Source records
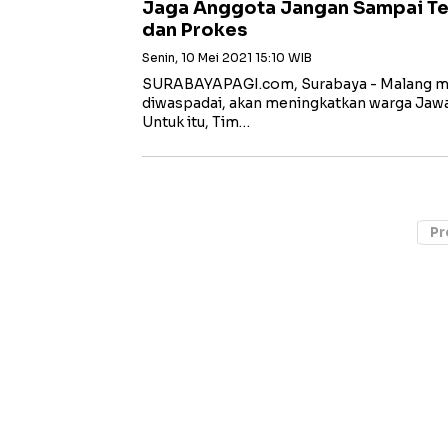
Jaga Anggota Jangan Sampai Te
dan Prokes
Senin, 10 Mei 2021 15:10 WIB
SURABAYAPAGI.com, Surabaya - Malang mer
diwaspadai, akan meningkatkan warga Jawa 
Untuk itu, Tim…
Pr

Exercise
Give the records back verbatim, pictures excluded.

Answer area
Jaga Anggota Jangan Sampai Te
dan Prokes
Senin, 10 Mei 2021 15:10 WIB
SURABAYAPAGI.com, Surabaya - Malang mer
diwaspadai, akan meningkatkan warga Jawa 
Untuk itu, Tim…
Pr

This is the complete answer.